However, there was fear that mistakes had been made in refusing assistance to legitimate refugees. This problem has been taken note of and UNHCR feels that it will not be repeating similar mistakes. "Last year (2002) we tried our best. But sometimes we were too busy and some staff did not get enough training, says Nawal Atme, a member of the Swedish Refugee Board seconded to UNHCR. "This year we will have no excuse." Staff is being given a month long intensive training to identify and verify genuine returnees.

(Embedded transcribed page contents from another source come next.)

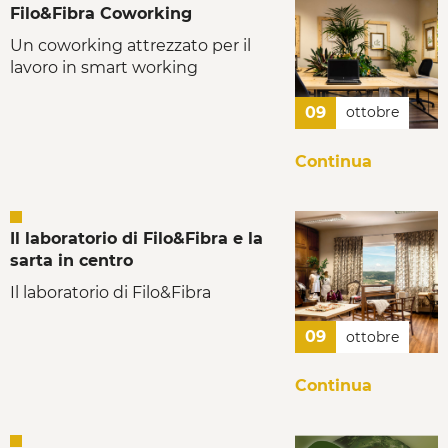
Filo&Fibra Coworking
Un coworking attrezzato per il
lavoro in smart working
09
ottobre
Continua
Il laboratorio di Filo&Fibra e la
sarta in centro
Il laboratorio di Filo&Fibra
09
ottobre
Continua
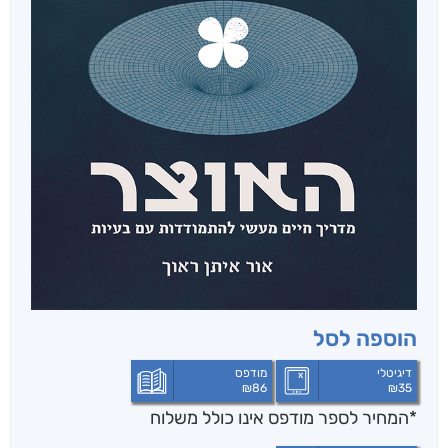
הוספה לסל
דיגיטלי
מודפס
₪
86
₪
35
*המחיר לספר מודפס אינו כולל משלוח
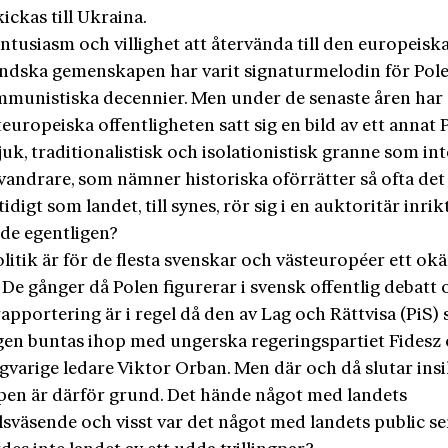
ickas till Ukraina.
tusiasm och villighet att återvända till den europeisk
ändska gemenskapen har varit signaturmelodin för Pol
munistiska decennier. Men under de senaste åren har 
europeiska offentligheten satt sig en bild av ett annat 
juk, traditionalistisk och isolationistisk granne som inte
vandrare, som nämner historiska oförrätter så ofta det
idigt som landet, till synes, rör sig i en auktoritär inrik
de egentligen?
litik är för de flesta svenskar och västeuropéer ett ok
De gånger då Polen figurerar i svensk offentlig debatt 
apportering är i regel då den av Lag och Rättvisa (PiS) 
gen buntas ihop med ungerska regeringspartiet Fidesz
gvarige ledare Viktor Orban. Men där och då slutar insi
en är därför grund. Det hände något med landets
sväsende och visst var det något med landets public se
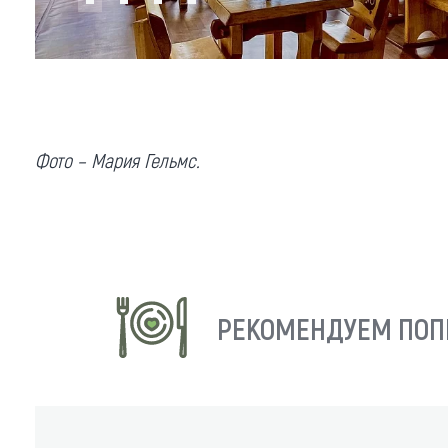
Обращения граждан
Противодействие коррупции
Фото – Мария Гельмс.
РЕКОМЕНДУЕМ ПОП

Some of the staff is made to play the role of would - be returnees to test the skills of workers undergoing training. "We have fake families and all kinds of case - complicated cases that repatriation staff always encounter," says Atme. "Its more than detecting those not entitled to assistance - they must understand that not all refugees are cheaters and recyclers," she added, referring to people seeking assistance more than once.52
In Iran, the official figure for assisted returns from March to early October 2002 was significantly less than that of Pakistan. One reason could be that recyclers did not inflate the figure for Iran. Recycling appears to have been much less prevalent among returnees from Iran than from Pakistan. This could have been partly because of the relatively greater distances traveled by returnees from Iran and partly because the Iranian border is, in general, more heavily policed than the Pakistani border. But it could also have been because of the way the assistance package was organized for returnees from Iran an, in particular, because of the relatively small size of the cash grant they received.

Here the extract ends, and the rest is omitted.